EL PRIMER PASO NO TE LLEVA ADONDE QUIERES IR, PERO TE SACA DE DONDE ESTÁS.

Mañana, una prueba más en Bucaramanga

La última semana no fue sencilla para el Deportivo Cali. El equipo azucarero vivió días de tensión, cuestionamientos y rumores tras la dolorosa derrota 3-2 en Bogotá frente a Internacional de Bogotá, en un partido que, paradójicamente, había jugado bien durante varios tramos.

El conjunto verdiblanco mostró argumentos futbolísticos, intensidad, propuesta ofensiva, pero una discutida lectura de partido por parte del entrenador Alberto Gamero terminó inclinando la balanza en contra. El resultado no solo dejó puntos en el camino, sino que abrió un debate fuerte en el entorno del club. Se habló de ultimátum, de decisiones drásticas y de un proceso que podía llegar a su fin antes de lo previsto.

La presión aumentó durante la semana. El ambiente era denso. El compromiso siguiente no era uno más en el calendario: era un partido bisagra para el proyecto y, especialmente, para el entrenador.

Y el Cali respondió

Ante una de las nóminas más fuertes del país como la de Atlético Nacional, el equipo mostró carácter, orden y determinación. Supo competir, cerró espacios y golpeó en el momento justo. El 1-0 final no solo significó tres puntos; representó oxígeno puro.

El gol llegó en un momento clave y tuvo un componente simbólico importante. Juan Ignacio Dinenno, quien venía atravesando una sequía goleadora, volvió a celebrar tras capitalizar de cabeza un excelente centro de Luis Manuel Orejuela. El delantero se impuso en el área y conectó con precisión para vencer al portero rival, desatando la euforia en la tribuna y liberando tensión acumulada tanto en el plantel como en la hinchada.

Pero si Dinenno fue decisivo en ataque, la gran figura de la noche estuvo bajo los tres palos. Pedro Gallese tuvo intervenciones determinantes, con atajadas de alto nivel que sostuvieron el resultado en los momentos más apremiantes del compromiso. Sus actuaciones estelares permitieron mantener el arco en cero y fueron fundamentales para asegurar una victoria que vale más que tres puntos.

La hinchada tomó un respiro. El plantel también.

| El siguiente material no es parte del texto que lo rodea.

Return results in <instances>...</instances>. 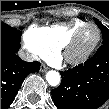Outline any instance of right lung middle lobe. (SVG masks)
Masks as SVG:
<instances>
[{"mask_svg":"<svg viewBox=\"0 0 109 109\" xmlns=\"http://www.w3.org/2000/svg\"><path fill=\"white\" fill-rule=\"evenodd\" d=\"M22 28H19V30L10 27L9 25L1 22V36L5 37L13 42L20 43V37H21V30Z\"/></svg>","mask_w":109,"mask_h":109,"instance_id":"right-lung-middle-lobe-1","label":"right lung middle lobe"}]
</instances>
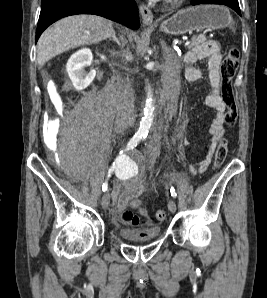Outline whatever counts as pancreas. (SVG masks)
I'll return each instance as SVG.
<instances>
[{"label":"pancreas","instance_id":"cf45deb5","mask_svg":"<svg viewBox=\"0 0 267 298\" xmlns=\"http://www.w3.org/2000/svg\"><path fill=\"white\" fill-rule=\"evenodd\" d=\"M206 36L205 35H198V36H194L191 39V44H190V48L199 45L200 43H203L206 41Z\"/></svg>","mask_w":267,"mask_h":298}]
</instances>
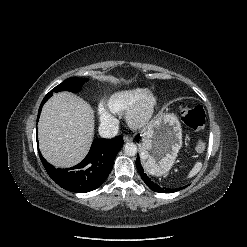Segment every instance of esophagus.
Here are the masks:
<instances>
[{"label": "esophagus", "mask_w": 247, "mask_h": 247, "mask_svg": "<svg viewBox=\"0 0 247 247\" xmlns=\"http://www.w3.org/2000/svg\"><path fill=\"white\" fill-rule=\"evenodd\" d=\"M123 139H124V142H131L133 140V138L129 135H124Z\"/></svg>", "instance_id": "esophagus-1"}]
</instances>
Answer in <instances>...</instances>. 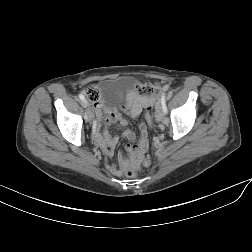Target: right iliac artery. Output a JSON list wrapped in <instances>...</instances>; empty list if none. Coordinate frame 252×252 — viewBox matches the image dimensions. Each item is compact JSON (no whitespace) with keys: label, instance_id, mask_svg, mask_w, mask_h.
<instances>
[{"label":"right iliac artery","instance_id":"82829eb1","mask_svg":"<svg viewBox=\"0 0 252 252\" xmlns=\"http://www.w3.org/2000/svg\"><path fill=\"white\" fill-rule=\"evenodd\" d=\"M79 98L83 101V102H86L85 101V97L80 94L79 95ZM98 123V120L97 119H94L93 122L91 123V125L89 126V131H90V134L91 135H95L96 134V131L94 130L96 128V125Z\"/></svg>","mask_w":252,"mask_h":252}]
</instances>
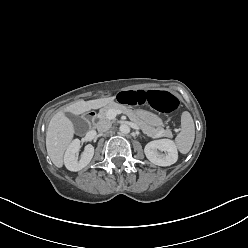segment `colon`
<instances>
[{
  "instance_id": "1",
  "label": "colon",
  "mask_w": 248,
  "mask_h": 248,
  "mask_svg": "<svg viewBox=\"0 0 248 248\" xmlns=\"http://www.w3.org/2000/svg\"><path fill=\"white\" fill-rule=\"evenodd\" d=\"M120 104L150 105L162 113H170L178 107V99L164 90H127L117 96Z\"/></svg>"
}]
</instances>
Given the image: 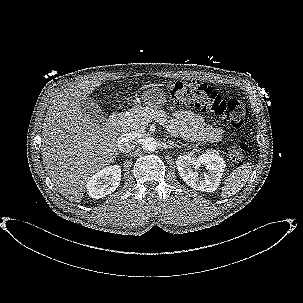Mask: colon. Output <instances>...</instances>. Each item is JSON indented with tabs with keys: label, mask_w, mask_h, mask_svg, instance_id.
Returning a JSON list of instances; mask_svg holds the SVG:
<instances>
[{
	"label": "colon",
	"mask_w": 303,
	"mask_h": 303,
	"mask_svg": "<svg viewBox=\"0 0 303 303\" xmlns=\"http://www.w3.org/2000/svg\"><path fill=\"white\" fill-rule=\"evenodd\" d=\"M172 100L177 105L191 106L224 120L233 128H240L248 114L245 102L239 99H223L207 84L197 81H172L169 84ZM244 137H239L231 146L230 156L234 162H241L249 153Z\"/></svg>",
	"instance_id": "1"
}]
</instances>
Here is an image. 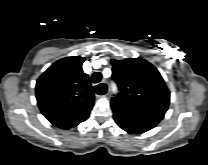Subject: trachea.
<instances>
[{
	"label": "trachea",
	"mask_w": 208,
	"mask_h": 165,
	"mask_svg": "<svg viewBox=\"0 0 208 165\" xmlns=\"http://www.w3.org/2000/svg\"><path fill=\"white\" fill-rule=\"evenodd\" d=\"M102 79V74L100 72H95L91 76L92 83H99ZM94 92L98 95H104L106 93V87L99 84L93 88Z\"/></svg>",
	"instance_id": "obj_1"
}]
</instances>
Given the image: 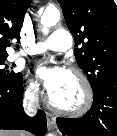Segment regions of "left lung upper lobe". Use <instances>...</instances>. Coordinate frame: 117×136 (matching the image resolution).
Segmentation results:
<instances>
[{"label": "left lung upper lobe", "instance_id": "obj_1", "mask_svg": "<svg viewBox=\"0 0 117 136\" xmlns=\"http://www.w3.org/2000/svg\"><path fill=\"white\" fill-rule=\"evenodd\" d=\"M58 2L75 39V58L95 92L117 78V6L113 0Z\"/></svg>", "mask_w": 117, "mask_h": 136}]
</instances>
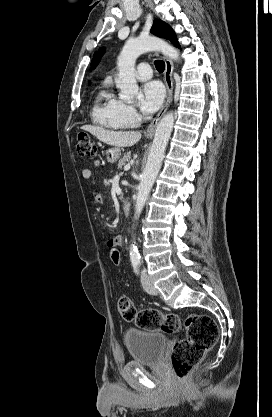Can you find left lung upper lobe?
<instances>
[{"mask_svg":"<svg viewBox=\"0 0 272 417\" xmlns=\"http://www.w3.org/2000/svg\"><path fill=\"white\" fill-rule=\"evenodd\" d=\"M151 33L170 40L175 46L179 47L176 35L173 29L161 20H155L154 24L151 28ZM105 52L104 48H100L98 52H96L93 56V60L91 62V67L95 68L97 63L100 61L102 54Z\"/></svg>","mask_w":272,"mask_h":417,"instance_id":"5c2ea615","label":"left lung upper lobe"}]
</instances>
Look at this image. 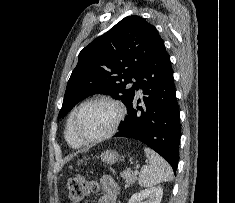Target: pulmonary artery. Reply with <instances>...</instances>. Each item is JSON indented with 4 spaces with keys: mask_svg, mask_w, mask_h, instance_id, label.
I'll return each mask as SVG.
<instances>
[{
    "mask_svg": "<svg viewBox=\"0 0 235 203\" xmlns=\"http://www.w3.org/2000/svg\"><path fill=\"white\" fill-rule=\"evenodd\" d=\"M139 93H141V89H139Z\"/></svg>",
    "mask_w": 235,
    "mask_h": 203,
    "instance_id": "e3ab8cb5",
    "label": "pulmonary artery"
}]
</instances>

Y el propio Gamero, quien estaba en el ojo del huracán, encontró una bocanada de tranquilidad en medio de la tormenta.

El triunfo ante Nacional puede marcar un punto de inflexión, pero el desafío ahora es sostener el rendimiento y convertir la reacción en una tendencia.

Pero hay una deuda pendiente que sigue sin resolverse: el rendimiento fuera de casa. El Deportivo Cali aún no consigue ganar como visitante, una asignatura que comienza a lasar en la tabla y en la confianza del proceso. Los hombres por Gamero necesitan trasladar la solidez mostrada en condición de local a otros escenarios si realmente quieren consolidarse entre los ocho y alejarse definitivamente de los puestos incómodos del descenso.

El próximo reto será en Bucaramanga, cuando visite al siempre competitivo Atlético Bucaramanga. Allí no solo estarán en juego tres puntos; estará en juego la capacidad del equipo para demostrar que la victoria ante Nacional no fue un simple respiro momentáneo, sino el inicio de una recuperación real.

En la tabla, el Deportivo Cali se ubica sexto con 10 puntos, dentro del grupo de los ocho. Sin embargo, el margen sigue siendo corto y la cercanía a puestos de descenso aún obliga a mantener la concentración y la regularidad.

El fútbol suele ofrecer segundas oportunidades. Esta vez, el Cali la aprovechó en casa.

Ahora deberá demostrarlo fuera de su estadio, que está listo para dar el siguiente paso.